Methods. Median age was 70 years (range, 49 to 82 years). Sixty patients (71%) had been previously denied operation because of pulmonary insufficiency. Preoperative pulmonary function demonstrated a median preoperative forced expiratory volume in 1 second of 1.0 L (44% of predicted normal; range, 0.5 to 1.2 L) and a diffusing capacity of the lung for carbon monoxide of 60% of predicted normal (range, 22% to 104%).

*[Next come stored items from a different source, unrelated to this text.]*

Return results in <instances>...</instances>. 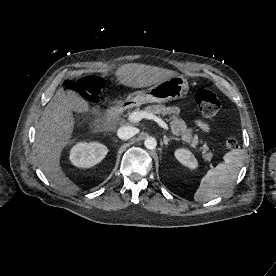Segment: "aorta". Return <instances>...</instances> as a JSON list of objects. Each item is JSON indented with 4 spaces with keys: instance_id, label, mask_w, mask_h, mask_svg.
Returning <instances> with one entry per match:
<instances>
[{
    "instance_id": "obj_1",
    "label": "aorta",
    "mask_w": 276,
    "mask_h": 276,
    "mask_svg": "<svg viewBox=\"0 0 276 276\" xmlns=\"http://www.w3.org/2000/svg\"><path fill=\"white\" fill-rule=\"evenodd\" d=\"M144 145L147 149L153 150L157 146V141L153 137H148V138L145 139Z\"/></svg>"
}]
</instances>
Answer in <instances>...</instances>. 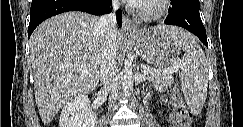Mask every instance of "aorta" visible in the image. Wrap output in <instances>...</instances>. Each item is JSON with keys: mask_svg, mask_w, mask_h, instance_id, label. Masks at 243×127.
<instances>
[{"mask_svg": "<svg viewBox=\"0 0 243 127\" xmlns=\"http://www.w3.org/2000/svg\"><path fill=\"white\" fill-rule=\"evenodd\" d=\"M122 89L125 96H130L133 90L132 66L129 61L124 63Z\"/></svg>", "mask_w": 243, "mask_h": 127, "instance_id": "obj_1", "label": "aorta"}]
</instances>
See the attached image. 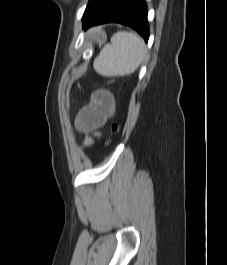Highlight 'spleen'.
Returning <instances> with one entry per match:
<instances>
[{
    "label": "spleen",
    "mask_w": 227,
    "mask_h": 265,
    "mask_svg": "<svg viewBox=\"0 0 227 265\" xmlns=\"http://www.w3.org/2000/svg\"><path fill=\"white\" fill-rule=\"evenodd\" d=\"M147 57L143 40L126 31L115 33L111 44H106L94 60L95 71L103 76H123L132 74Z\"/></svg>",
    "instance_id": "1"
}]
</instances>
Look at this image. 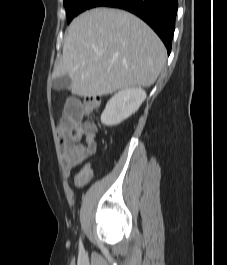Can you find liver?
Instances as JSON below:
<instances>
[{
    "instance_id": "1",
    "label": "liver",
    "mask_w": 227,
    "mask_h": 265,
    "mask_svg": "<svg viewBox=\"0 0 227 265\" xmlns=\"http://www.w3.org/2000/svg\"><path fill=\"white\" fill-rule=\"evenodd\" d=\"M166 59L164 44L141 19L119 9L97 8L67 28L52 77L67 74L72 94L90 98L153 85Z\"/></svg>"
}]
</instances>
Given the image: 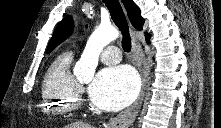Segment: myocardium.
I'll return each mask as SVG.
<instances>
[{"mask_svg":"<svg viewBox=\"0 0 221 128\" xmlns=\"http://www.w3.org/2000/svg\"><path fill=\"white\" fill-rule=\"evenodd\" d=\"M81 102H82L81 99H77L75 105L78 107L81 104Z\"/></svg>","mask_w":221,"mask_h":128,"instance_id":"f54148a6","label":"myocardium"}]
</instances>
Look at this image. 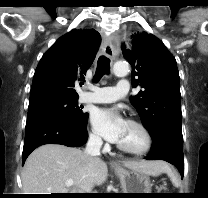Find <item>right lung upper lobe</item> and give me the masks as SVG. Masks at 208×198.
I'll return each instance as SVG.
<instances>
[{
	"label": "right lung upper lobe",
	"instance_id": "obj_1",
	"mask_svg": "<svg viewBox=\"0 0 208 198\" xmlns=\"http://www.w3.org/2000/svg\"><path fill=\"white\" fill-rule=\"evenodd\" d=\"M94 29H73L42 56L33 78L29 107L54 100L78 99L75 81L92 65L100 45Z\"/></svg>",
	"mask_w": 208,
	"mask_h": 198
}]
</instances>
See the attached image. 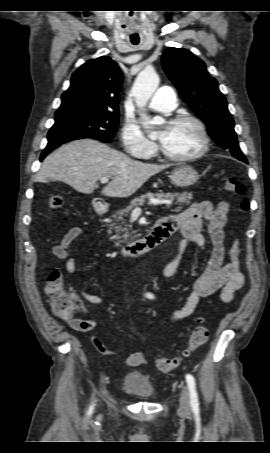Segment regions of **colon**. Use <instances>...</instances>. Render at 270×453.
Masks as SVG:
<instances>
[{"instance_id":"1","label":"colon","mask_w":270,"mask_h":453,"mask_svg":"<svg viewBox=\"0 0 270 453\" xmlns=\"http://www.w3.org/2000/svg\"><path fill=\"white\" fill-rule=\"evenodd\" d=\"M226 191L241 195L245 192L244 184L237 178H228L224 183ZM49 205L54 210L64 208V200L60 195H52L49 198ZM241 208H248V201L241 202ZM46 292L49 295V303L52 311L61 317L72 316L76 313L78 301L73 294L68 293L64 288V275L60 269L50 270L46 277ZM209 330L206 326V319L201 318L200 324L192 331L186 347L180 356L174 358L162 357L157 360L156 366L159 370L167 372L175 369L182 359L190 357L193 352L205 344L208 340Z\"/></svg>"}]
</instances>
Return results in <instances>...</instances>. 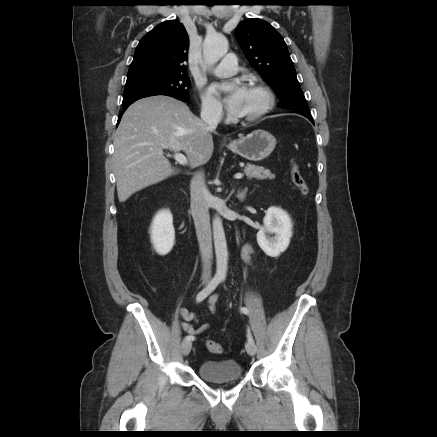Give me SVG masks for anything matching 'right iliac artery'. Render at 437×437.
<instances>
[{
	"mask_svg": "<svg viewBox=\"0 0 437 437\" xmlns=\"http://www.w3.org/2000/svg\"><path fill=\"white\" fill-rule=\"evenodd\" d=\"M220 281H221L220 278L214 277L210 281V283L197 294L196 301L197 302L203 301L208 295H210L216 289V287L218 286ZM185 340H194V337L191 335H188L185 337Z\"/></svg>",
	"mask_w": 437,
	"mask_h": 437,
	"instance_id": "right-iliac-artery-1",
	"label": "right iliac artery"
}]
</instances>
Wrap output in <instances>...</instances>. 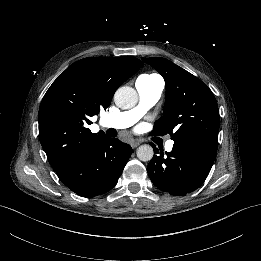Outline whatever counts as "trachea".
Instances as JSON below:
<instances>
[{"label":"trachea","instance_id":"3493384b","mask_svg":"<svg viewBox=\"0 0 261 261\" xmlns=\"http://www.w3.org/2000/svg\"><path fill=\"white\" fill-rule=\"evenodd\" d=\"M106 133H107V135L110 136V137H115V136L117 135L116 130H115V129H112V128H111V129H108Z\"/></svg>","mask_w":261,"mask_h":261}]
</instances>
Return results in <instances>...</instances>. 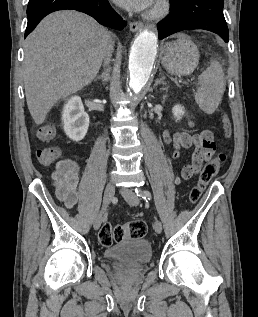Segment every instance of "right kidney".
Listing matches in <instances>:
<instances>
[{"instance_id":"right-kidney-1","label":"right kidney","mask_w":258,"mask_h":317,"mask_svg":"<svg viewBox=\"0 0 258 317\" xmlns=\"http://www.w3.org/2000/svg\"><path fill=\"white\" fill-rule=\"evenodd\" d=\"M63 128L71 140H82L88 126L89 116L84 110L81 96H71L62 112Z\"/></svg>"}]
</instances>
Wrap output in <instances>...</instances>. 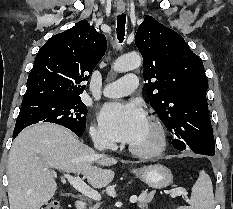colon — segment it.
Segmentation results:
<instances>
[{
  "instance_id": "1",
  "label": "colon",
  "mask_w": 233,
  "mask_h": 209,
  "mask_svg": "<svg viewBox=\"0 0 233 209\" xmlns=\"http://www.w3.org/2000/svg\"><path fill=\"white\" fill-rule=\"evenodd\" d=\"M41 209H60V203L57 200H52L46 203Z\"/></svg>"
}]
</instances>
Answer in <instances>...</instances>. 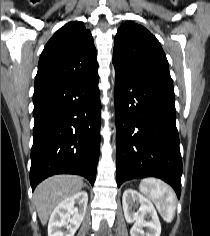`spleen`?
<instances>
[{
	"mask_svg": "<svg viewBox=\"0 0 210 236\" xmlns=\"http://www.w3.org/2000/svg\"><path fill=\"white\" fill-rule=\"evenodd\" d=\"M139 190L156 205L164 221L170 223L173 220L176 196L166 183L156 178H145L141 181Z\"/></svg>",
	"mask_w": 210,
	"mask_h": 236,
	"instance_id": "obj_1",
	"label": "spleen"
}]
</instances>
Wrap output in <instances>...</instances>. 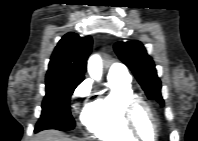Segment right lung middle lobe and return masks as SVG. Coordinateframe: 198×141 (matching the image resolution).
Here are the masks:
<instances>
[{
	"mask_svg": "<svg viewBox=\"0 0 198 141\" xmlns=\"http://www.w3.org/2000/svg\"><path fill=\"white\" fill-rule=\"evenodd\" d=\"M82 80H46V95L42 104L41 117L35 132L44 129L72 130L75 121L70 113L69 100L74 89Z\"/></svg>",
	"mask_w": 198,
	"mask_h": 141,
	"instance_id": "obj_1",
	"label": "right lung middle lobe"
}]
</instances>
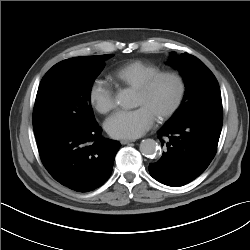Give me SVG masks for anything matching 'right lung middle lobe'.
Returning <instances> with one entry per match:
<instances>
[{"label":"right lung middle lobe","instance_id":"obj_1","mask_svg":"<svg viewBox=\"0 0 250 250\" xmlns=\"http://www.w3.org/2000/svg\"><path fill=\"white\" fill-rule=\"evenodd\" d=\"M111 54L85 62L52 67L43 77L35 100V137L61 131H80L97 124L90 104L91 87Z\"/></svg>","mask_w":250,"mask_h":250}]
</instances>
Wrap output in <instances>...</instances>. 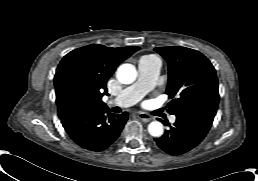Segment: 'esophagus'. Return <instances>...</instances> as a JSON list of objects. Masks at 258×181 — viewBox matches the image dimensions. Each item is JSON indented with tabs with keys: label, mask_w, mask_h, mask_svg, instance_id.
I'll list each match as a JSON object with an SVG mask.
<instances>
[{
	"label": "esophagus",
	"mask_w": 258,
	"mask_h": 181,
	"mask_svg": "<svg viewBox=\"0 0 258 181\" xmlns=\"http://www.w3.org/2000/svg\"><path fill=\"white\" fill-rule=\"evenodd\" d=\"M137 117L145 123L150 122L153 119L151 115L144 112L138 113Z\"/></svg>",
	"instance_id": "esophagus-1"
}]
</instances>
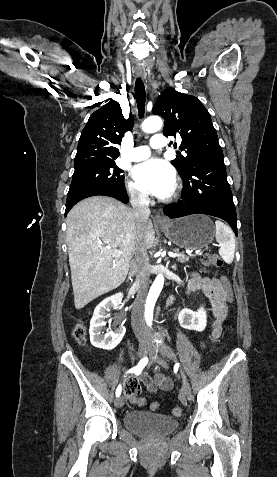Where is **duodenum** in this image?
Instances as JSON below:
<instances>
[{"instance_id":"1","label":"duodenum","mask_w":277,"mask_h":477,"mask_svg":"<svg viewBox=\"0 0 277 477\" xmlns=\"http://www.w3.org/2000/svg\"><path fill=\"white\" fill-rule=\"evenodd\" d=\"M171 303H172V299H169V300H168V304H171Z\"/></svg>"}]
</instances>
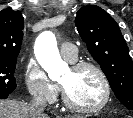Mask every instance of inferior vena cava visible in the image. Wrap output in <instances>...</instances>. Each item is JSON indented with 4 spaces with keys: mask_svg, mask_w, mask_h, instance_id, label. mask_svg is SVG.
Segmentation results:
<instances>
[{
    "mask_svg": "<svg viewBox=\"0 0 133 118\" xmlns=\"http://www.w3.org/2000/svg\"><path fill=\"white\" fill-rule=\"evenodd\" d=\"M30 110L33 114L34 118H44L46 114H44V110L46 108V101L43 98H34L30 104Z\"/></svg>",
    "mask_w": 133,
    "mask_h": 118,
    "instance_id": "602c4592",
    "label": "inferior vena cava"
}]
</instances>
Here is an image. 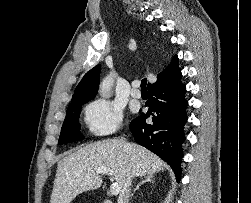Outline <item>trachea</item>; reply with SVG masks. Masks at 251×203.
I'll list each match as a JSON object with an SVG mask.
<instances>
[{
    "instance_id": "3493384b",
    "label": "trachea",
    "mask_w": 251,
    "mask_h": 203,
    "mask_svg": "<svg viewBox=\"0 0 251 203\" xmlns=\"http://www.w3.org/2000/svg\"><path fill=\"white\" fill-rule=\"evenodd\" d=\"M146 85H147V79L144 78V79H142V81H141V90L146 91V89H147Z\"/></svg>"
}]
</instances>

Results. Pneumonectomy was done in 6 patients (7.1%), bilobectomy in 6 (7.1%), lobectomy in 38 (44.7%), segmentectomy in 12 (14.1%), and wedge excision in 23 (27.1%). The median predicted postoperative forced expiratory volume in 1 second was 0.83 L (34% of predicted normal; range, 0.45 to 1.14 L), and the median predicted postoperative diffusing capacity of the lung for carbon monoxide was 48% of predicted normal (range, 19% to 87%). Seventy-two patients (85%) received postoperative epidural analgesia. Median hospitalization was 15 days (range, 5 to 66 days). Operative mortality was 2.4%, and complications occurred in 49%. We did not identify any factors that predicted postoperative morbidity and mortality. Median follow-up was 3.2 years (range, 0.2 to 9 years). Seven patients (8%) required supplemental home oxygen. A predicted postoperative percent forced expiratory volume in 1 second less than 43% correlated with the need for home oxygen (p < 0.05). Overall 5-year survival was 44.0%. Survival for stage I cancer was 54.2%; stage II, 33.1%; and stage IIIa, 21.3%.
Conclusions. We conclude that some patients with lung cancer and compromised pulmonary function can safely undergo pulmonary resection if selected appropriately.